**What is required:** Could you return every record below word for word, leaving out the pictures?

[Saved data entries]
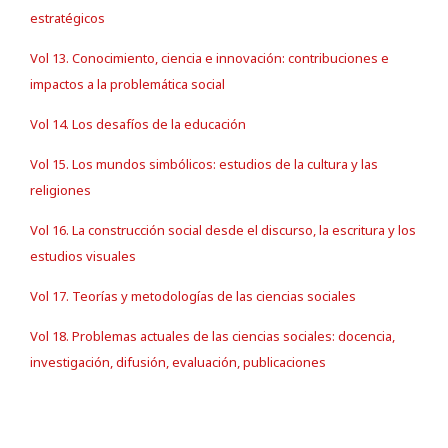
estratégicos
Vol 13. Conocimiento, ciencia e innovación: contribuciones e
impactos a la problemática social
Vol 14. Los desafíos de la educación
Vol 15. Los mundos simbólicos: estudios de la cultura y las
religiones
Vol 16. La construcción social desde el discurso, la escritura y los
estudios visuales
Vol 17. Teorías y metodologías de las ciencias sociales
Vol 18. Problemas actuales de las ciencias sociales: docencia,
investigación, difusión, evaluación, publicaciones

**Answer to this exercise:**
estratégicos
Vol 13. Conocimiento, ciencia e innovación: contribuciones e
impactos a la problemática social
Vol 14. Los desafíos de la educación
Vol 15. Los mundos simbólicos: estudios de la cultura y las
religiones
Vol 16. La construcción social desde el discurso, la escritura y los
estudios visuales
Vol 17. Teorías y metodologías de las ciencias sociales
Vol 18. Problemas actuales de las ciencias sociales: docencia,
investigación, difusión, evaluación, publicaciones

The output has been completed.